Робби ввел меня в кружок уранистов, где я познакомился с Мором Эйди, Морисом Швабе, Реджи Тернером. Они говорили о своей жизни без всяких умолчаний, и мне открылись доселе неведомые картины: уродливые чугунные писсуары северного Лондона, парки, где среди листвы то и дело мелькала красно-синяя военная форма, каток в Найтсбридже, где на льду расцветали диковинные цветы. Все это казалось мне восхитительным, но тогда я не позволял, как они, новой страсти полностью завладеть своей жизнью. Их общество меня привлекало, их сумрачные дела – нет. По вечерам мы вместе ходили в паб"Краун" на Стрэнде или в бар «с душком», что в ресторане «Сент-Джеймс»; там мы проводили время за рюмкой и сигаретой, разглядывая слонявшиеся мимо нас странные размалеванные существа.
«Краун», как и всякое средоточие греха, был великолепным местом для наблюдений. На стенах висели эстампы с изображениями боксерских поединков – иные из них были подписаны; темно-красные абажуры восхитительно приглушали свет газовых ламп. Молодые люди со спортивными газетами и старики с сигарами окружали «маргариток» – очаровательное старомодное словцо – и заводили шутливые разговоры. Вспоминается один юноша, называвший себя Китти Фишер; он охотился за клиентами на Стрэнде и Флит-стрит.
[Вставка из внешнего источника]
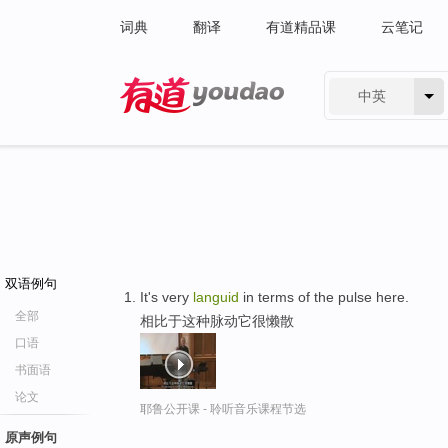
词典
翻译
有道精品课
云笔记
中英
有道 - 网易旗下搜索
双语例句
It's very
languid
in terms of the pulse here.
全部
相比于这种脉动它很懒散
口语
书面语
论文
耶鲁公开课 - 聆听音乐课程节选
原声例句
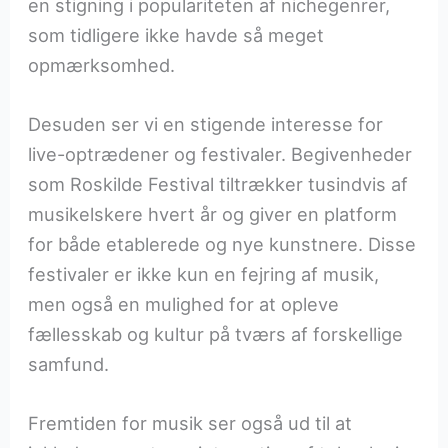
en stigning i populariteten af nichegenrer,
som tidligere ikke havde så meget
opmærksomhed.
Desuden ser vi en stigende interesse for
live-optrædener og festivaler. Begivenheder
som Roskilde Festival tiltrækker tusindvis af
musikelskere hvert år og giver en platform
for både etablerede og nye kunstnere. Disse
festivaler er ikke kun en fejring af musik,
men også en mulighed for at opleve
fællesskab og kultur på tværs af forskellige
samfund.
Fremtiden for musik ser også ud til at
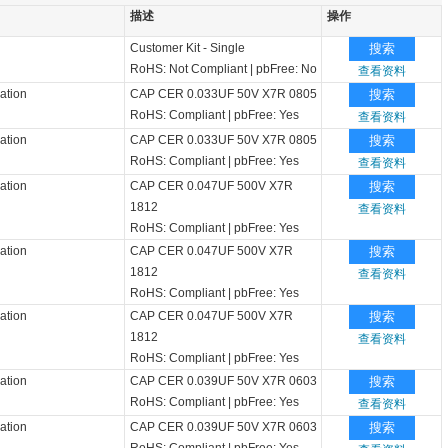
描述
操作
Customer Kit - Single
搜索
RoHS: Not Compliant
|
pbFree: No
查看资料
ation
CAP CER 0.033UF 50V X7R 0805
搜索
RoHS: Compliant
|
pbFree: Yes
查看资料
ation
CAP CER 0.033UF 50V X7R 0805
搜索
RoHS: Compliant
|
pbFree: Yes
查看资料
ation
CAP CER 0.047UF 500V X7R
搜索
1812
查看资料
RoHS: Compliant
|
pbFree: Yes
ation
CAP CER 0.047UF 500V X7R
搜索
1812
查看资料
RoHS: Compliant
|
pbFree: Yes
ation
CAP CER 0.047UF 500V X7R
搜索
1812
查看资料
RoHS: Compliant
|
pbFree: Yes
ation
CAP CER 0.039UF 50V X7R 0603
搜索
RoHS: Compliant
|
pbFree: Yes
查看资料
ation
CAP CER 0.039UF 50V X7R 0603
搜索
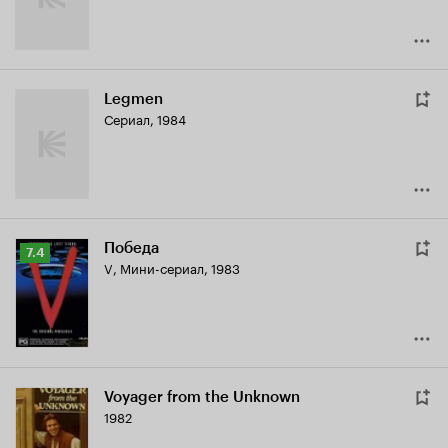
Legmen
Сериал, 1984
Победа
Рейтинг
7.4
V
,
Мини-сериал, 1983
Кинопоиска
7.4
Voyager from the Unknown
1982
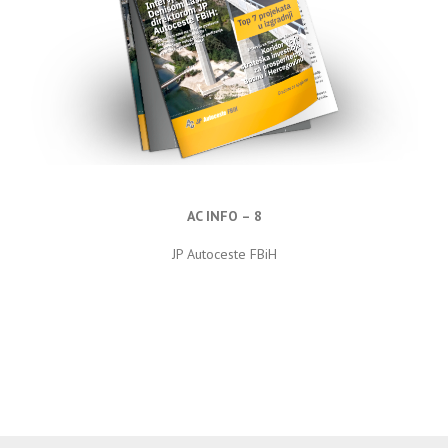
AC INFO – 8
JP Autoceste FBiH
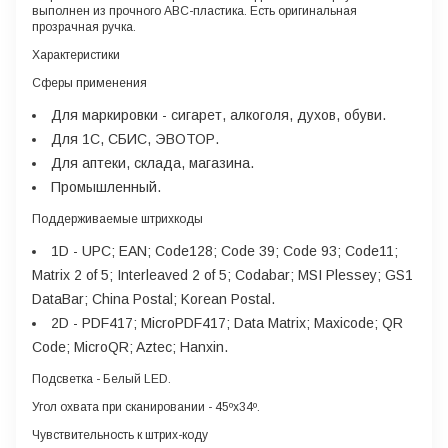
выполнен из прочного АВС-пластика. Есть оригинальная
прозрачная ручка.
Характеристики
Сферы применения
Для маркировки - сигарет, алкоголя, духов, обуви.
Для 1С, СБИС, ЭВОТОР.
Для аптеки, склада, магазина.
Промышленный.
Поддерживаемые штрихкоды
1D
- UPC; EAN; Code128; Code 39; Code 93; Code11;
Matrix 2 of 5; Interleaved 2 of 5; Codabar; MSI Plessey; GS1
DataBar; China Postal; Korean Postal.
2D
- PDF417; MicroPDF417; Data Matrix; Maxicode; QR
Code; MicroQR; Aztec; Hanxin.
Подсветка
- Белый LED.
Угол охвата при сканировании
- 45ºx34º.
Чувствительность к штрих-коду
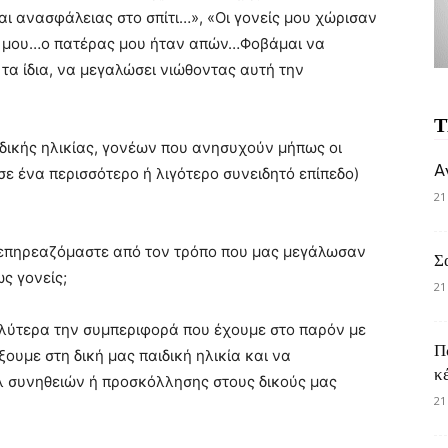
ι ανασφάλειας στο σπίτι…», «Οι γονείς μου χώρισαν
α μου…ο πατέρας μου ήταν απών…Φοβάμαι να
τα ίδια, να μεγαλώσει νιώθοντας αυτή την
Τ
ικής ηλικίας, γονέων που ανησυχούν μήπως οι
A
ε ένα περισσότερο ή λιγότερο συνειδητό επίπεδο)
21
ο επηρεαζόμαστε από τον τρόπο που μας μεγάλωσαν
Σ
ως γονείς;
21
λύτερα την συμπεριφορά που έχουμε στο παρόν με
Π
ξουμε στη δική μας παιδική ηλικία και να
κ
λ συνηθειών ή προσκόλλησης στους δικούς μας
21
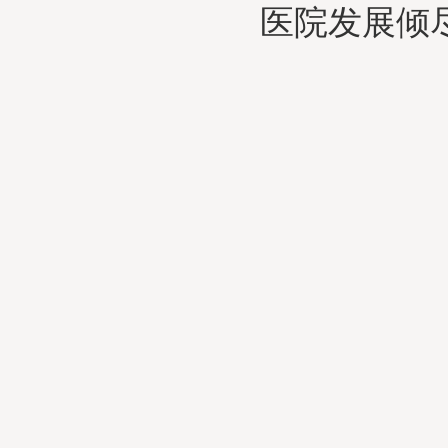
医院发展倾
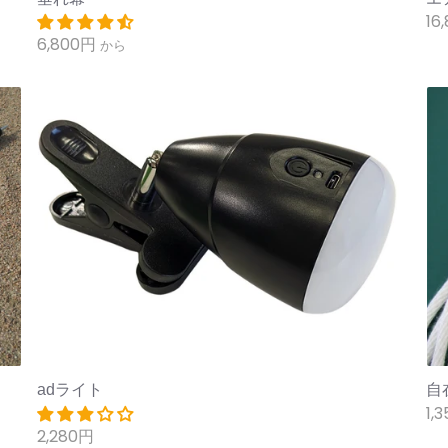
16
6,800円
から
adライト
自
1,
2,280円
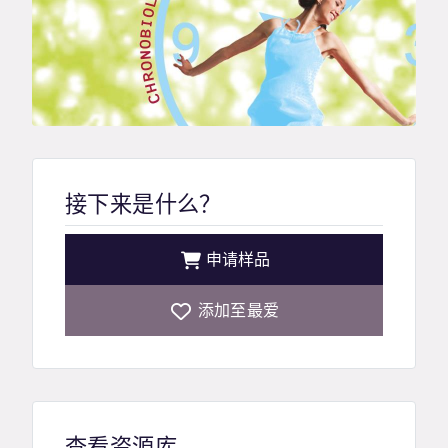
接下来是什么？
申请样品
添加至最爱
查看资源库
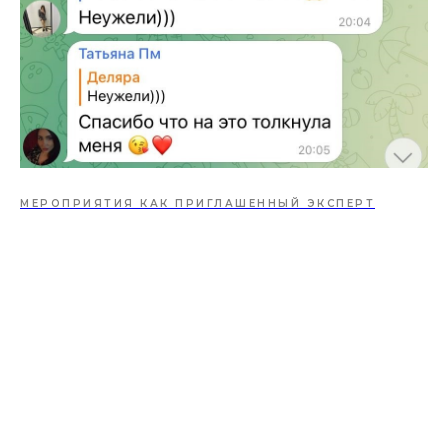
МЕРОПРИЯТИЯ КАК ПРИГЛАШЕННЫЙ ЭКСПЕРТ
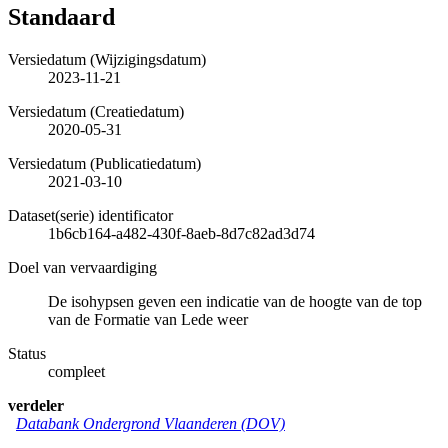
Standaard
Versiedatum (Wijzigingsdatum)
2023-11-21
Versiedatum (Creatiedatum)
2020-05-31
Versiedatum (Publicatiedatum)
2021-03-10
Dataset(serie) identificator
1b6cb164-a482-430f-8aeb-8d7c82ad3d74
Doel van vervaardiging
De isohypsen geven een indicatie van de hoogte van de top
van de Formatie van Lede weer
Status
compleet
verdeler
Databank Ondergrond Vlaanderen (DOV)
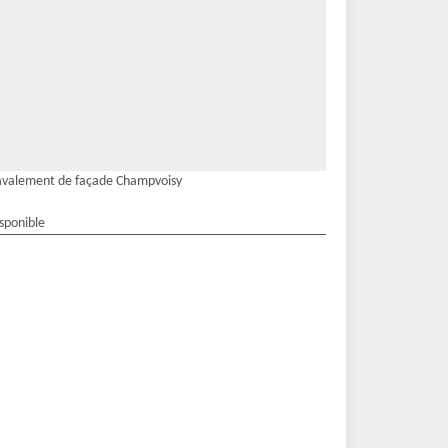
valement de façade Champvoisy
isponible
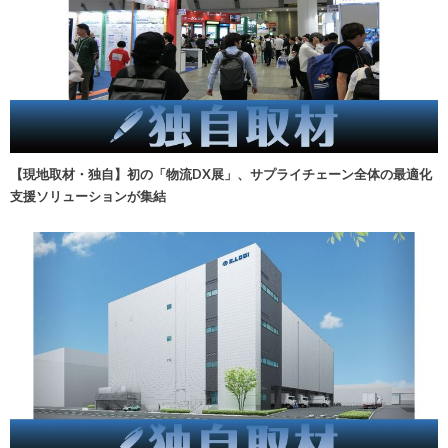
【現地取材・独自】初の「物流DX展」、サプライチェーン全体の最適化
支援ソリューションが集結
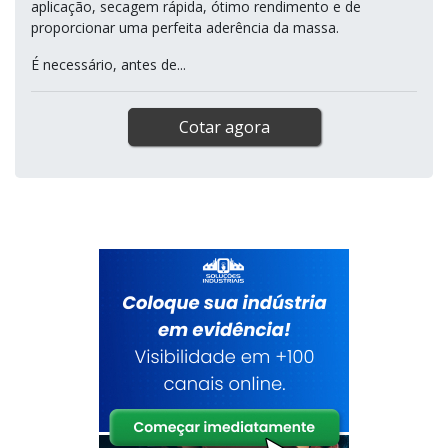
aplicação, secagem rápida, ótimo rendimento e de
proporcionar uma perfeita aderência da massa.
É necessário, antes de...
Cotar agora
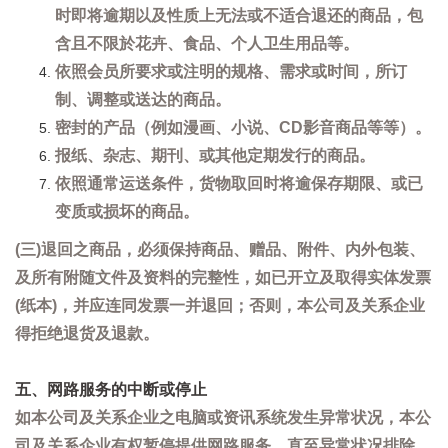
时即将逾期以及性质上无法或不适合退还的商品，包
含且不限於花卉、食品、个人卫生用品等。
依照会员所要求或注明的规格、需求或时间，所订
制、调整或送达的商品。
密封的产品（例如漫画、小说、CD影音商品等等）。
报纸、杂志、期刊、或其他定期发行的商品。
依照通常运送条件，货物取回时将逾保存期限、或已
变质或损坏的商品。
(三)退回之商品，必须保持商品、赠品、附件、内外包装、
及所有附随文件及资料的完整性，如已开立及取得实体发票
(纸本)，并应连同发票一并退回；否则，本公司及关系企业
得拒绝退货及退款。
五、网路服务的中断或停止
如本公司及关系企业之电脑或资讯系统发生异常状况，本公
司及关系企业有权暂停提供网路服务，直至异常状况排除。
– Господа из Сити – моя слабость, – признался он мне однажды. – Славная публика. Вы сами-то не из Сити будете, мистер Уайльд?
– Нет, я писатель, мой милый.
– Писатель? Поди ж ты, как интересно. Ваше имя небось и в «Ньюс» можно встретить?
– Нет, мой милый, мне эта честь не выпала. – Я заказал ему портвейн.
– А как писатель вроде вас обычно проводит вечер? Побаловаться с Китти он не хочет?
– Не хочет, мой милый, – эта честь ему уже выпадала.
– Рассказывайте. Если я кого видел – запоминаю крепко, а такого красивого господина уж точно бы не забыл.
Так проходили часы. Здесь все было не всерьез, и любой намек на серьезное немедленно растворялся в облаке смеха. Все видные деятели в этих разговорах превращались в нелепые карикатуры: Гладстона называли не иначе, как «миледи Гладстон», Розбери именовали просто «принцессой»; сэр Чарльз Дилк был для его поклонников «императрицей Челси». Это забавляло меня и приносило некое облегчение. Современную цивилизацию можно терпеть, только смеясь над ней, и все эти знаменитости, когда их водружают на пьедестал, становятся совершенно невыносимыми. Мне нравилось свергать их силой смеха. Я играл с огнем, но разве есть на свете для игры что-нибудь более подходящее?